A été évoquée l’idée d’un texte spécifique sur la garde à vue. Depuis, Mme le garde des sceaux a indiqué qu’elle envisageait de scinder son avant-projet en deux parties qui seraient examinées en parallèle par l’Assemblée nationale et le Sénat, mais aucune date n’a été annoncée. Tout cela n’est vraiment pas clair ! Ce qui l’est, en revanche, c’est la nécessité, au vu de l’actualité, de ne pas attendre davantage pour légiférer sur la garde à vue.
Pour ce qui est des faits, il est urgent d’en finir avec des situations telles que celle que nous avons vécue à la fin du mois de mars dernier, quand trois lycéens marseillais ont été placés en garde à vue pendant plusieurs heures, fouillés au corps et menottés pour avoir insulté la fille d’une commandante de police.
Quant au nouvel arrêt Medvedyev c/France prononcé par la grande chambre de la Cour européenne des droits de l’homme, s’il fait certes l’objet d’interprétations diverses, voire divergentes, il ne paraît cependant pas infirmer le jugement rendu en première instance, puisqu’il rappelle qu’un « magistrat doit présenter les garanties requises d’indépendance à l’égard de l’exécutif », ce qui n’est évidemment pas le cas du procureur de la République.
C’est précisément pour cette raison de fond que nombre de professionnels sont fondamentalement opposés au projet de suppression du juge d’instruction.
Pour revenir à la proposition de loi présentée aujourd'hui par notre collègue et les membres du groupe socialiste, si je soutiens globalement les dispositions qui y sont inscrites, j’ai déposé trois amendements à mes yeux très importants, lesquels, je le répète, reprennent des propositions issues du texte que j’ai moi-même déposé.

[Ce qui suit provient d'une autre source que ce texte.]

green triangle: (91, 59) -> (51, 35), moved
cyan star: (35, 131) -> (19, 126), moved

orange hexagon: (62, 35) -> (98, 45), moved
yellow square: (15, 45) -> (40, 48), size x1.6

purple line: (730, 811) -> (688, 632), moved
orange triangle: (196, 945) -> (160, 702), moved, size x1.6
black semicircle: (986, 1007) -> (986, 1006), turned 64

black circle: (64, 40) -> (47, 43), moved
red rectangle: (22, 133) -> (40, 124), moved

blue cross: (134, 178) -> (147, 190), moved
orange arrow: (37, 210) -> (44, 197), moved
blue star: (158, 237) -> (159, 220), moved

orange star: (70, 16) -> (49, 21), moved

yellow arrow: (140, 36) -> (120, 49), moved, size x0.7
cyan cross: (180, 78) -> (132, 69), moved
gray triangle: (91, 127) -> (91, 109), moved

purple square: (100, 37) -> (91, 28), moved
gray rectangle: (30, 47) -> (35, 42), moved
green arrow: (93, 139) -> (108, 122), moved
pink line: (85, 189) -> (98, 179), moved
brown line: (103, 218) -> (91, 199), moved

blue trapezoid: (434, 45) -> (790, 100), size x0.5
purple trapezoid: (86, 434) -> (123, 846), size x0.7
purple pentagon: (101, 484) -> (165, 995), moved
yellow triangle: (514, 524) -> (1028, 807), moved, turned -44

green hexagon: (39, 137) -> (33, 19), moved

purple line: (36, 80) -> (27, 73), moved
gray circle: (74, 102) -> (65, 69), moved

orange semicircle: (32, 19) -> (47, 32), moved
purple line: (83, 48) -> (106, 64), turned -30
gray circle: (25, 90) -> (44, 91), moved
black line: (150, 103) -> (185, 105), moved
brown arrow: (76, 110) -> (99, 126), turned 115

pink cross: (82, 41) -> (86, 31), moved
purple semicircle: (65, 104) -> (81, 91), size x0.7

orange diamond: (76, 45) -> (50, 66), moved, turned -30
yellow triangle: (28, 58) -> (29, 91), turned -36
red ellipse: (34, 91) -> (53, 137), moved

Deux de ces amendements ont pour objet de restreindre le champ de la garde à vue.
Le premier vise à exclure les régimes dérogatoires pour terrorisme, association de malfaiteurs ou trafic de stupéfiants. J’ai entendu les différents points de vue qui se sont exprimés, mais il n’en demeure pas moins que l’extension continue des dérogations pose problème.
Le deuxième amendement, auquel je suis particulièrement attachée, tend à supprimer la garde à vue stricto sensu des mineurs.
Le fait de redonner du sens à la garde à vue et d’empêcher une constante augmentation par des lois toujours plus répressives comme par les pratiques en cours suppose inévitablement de restreindre son champ d’application.
Au travers du troisième amendement, je souhaite poser le principe du droit de la personne gardée à vue au respect de sa dignité et de la responsabilité de l’État en cas d’atteinte à cette dignité. Je note, sur ce point, que le directeur général de la police nationale, M. Frédéric Péchenard, a récemment souligné dans un entretien accordé à un journal qu’il n’était « pas hostile à ce que la loi interdise la fouille à corps », insistant sur le fait qu’il fallait que « ce soit la loi » qui fixe une telle interdiction. Effectivement, mes chers collègues, c’est à nous, législateurs, qu’il appartient de le décider. À mon sens, au-delà des citoyens eux-mêmes, les deux institutions policière et judiciaire ne pourraient que tirer bénéfice d’une telle disposition.
Une fois encore, je souhaite dire ici combien il me paraît indispensable de tenir bon sur les principes de la justice et du droit, de la justice et des droits, et de cesser de banaliser à tout propos leur non-respect, voire leur négation.
Pour toutes ces raisons, mes chers collègues, je vous demande de renoncer à voter la motion tendant au renvoi à la commission de la proposition de loi et de débattre des conditions de la garde à vue, en prenant nos responsabilités de législateurs !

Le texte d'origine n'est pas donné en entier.